_ASSIGNED TASK_
From the line containing "sofrada buluştu" to the last line of the records, please reproduce every line exactly and nothing more.

_DATA LISTING_
________________________

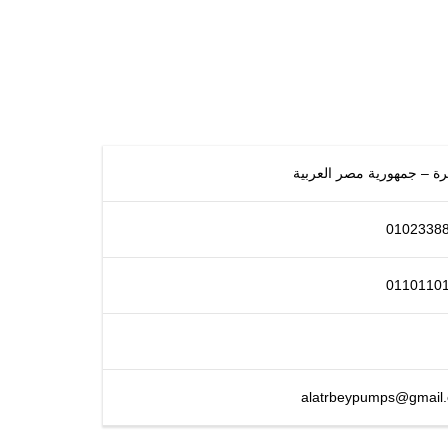
رة – جمهورية مصر العربية
0102338
0110110
alatrbeypumps@gmail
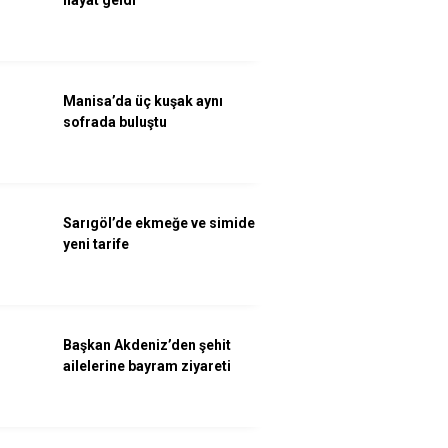
Manisa’da üç kuşak aynı
sofrada buluştu
Sarıgöl’de ekmeğe ve simide
yeni tarife
Başkan Akdeniz’den şehit
ailelerine bayram ziyareti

________________________

_SOLUTION BELOW_
sofrada buluştu
Sarıgöl’de ekmeğe ve simide
yeni tarife
Başkan Akdeniz’den şehit
ailelerine bayram ziyareti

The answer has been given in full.